Intracellular cytokines may model immunoregulation of abacavir hypersensitivity in HIV-infected subjects.

The Journal of allergy and clinical immunology (2005-05-04)
Deborah King, Sarah Tomkins, Anele Waters, Philippa J Easterbrook, Linda M Thurmond, Daren E Thorborn, Francois Raffi, D Mike Kemeny, Annapurna Vyakarnam
ABSTRACT

The clinical treatment of patients with HIV and adverse drug events may be enhanced by an understanding of the underlying mechanisms. About 4% of patients with HIV receiving the potent antiretroviral drug abacavir develop a hypersensitivity reaction. This idiosyncratic reaction appears to have an immunologic component that has yet to be defined. Given that the T-cell type 2 cytokine IL-4 may be overproduced by patients with allergy or other immunologic dysregulation, an index cytokine profile could help elucidate the character of a drug-specific hypersensitivity reaction.
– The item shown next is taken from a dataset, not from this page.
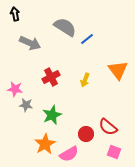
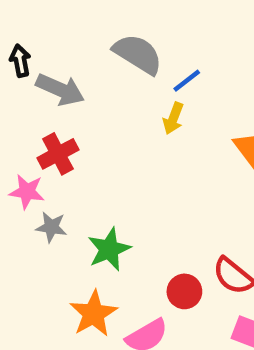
black arrow: (15, 14) -> (20, 61), moved
red cross: (51, 77) -> (58, 154), moved
yellow arrow: (85, 80) -> (173, 118), moved

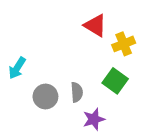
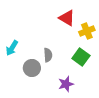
gray semicircle: (77, 92) -> (48, 55), moved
Quantitation of the production of the type 2 IL-4 and the counterregulatory type 1 cytokine IFN-gamma in patients with abacavir-related hypersensitivity. Intracellular cytokines were enumerated in blood T cells by flow cytometry. Subjects were grouped for evaluation as patients with a hypersensitive response after abacavir treatment, patients initiating abacavir who also were evaluated again after 1 month on abacavir, patients on abacavir for 6 months without hypersensitivity, and HIV-naive control individuals. There was a significant association between increased IL-4 production by CD4 and CD8 T lymphocytes and hypersensitivity reactions to abacavir. Lymphocytes from hypersensitive subjects expressed CD28 and the anti-HIV chemokine macrophage inflammatory protein 1beta with a frequency comparable with HIV-naive control cells, suggesting the possibility that the activated T cells from patients with hypersensitivity are functional. The expansion of type 0 and type 2 T cells phenotyped by IL-4 production may correlate with abacavir-associated hypersensitivity. The data suggest a cytokine bias that may facilitate B-cell differentiation and downregulate T-cell cytotoxic responses.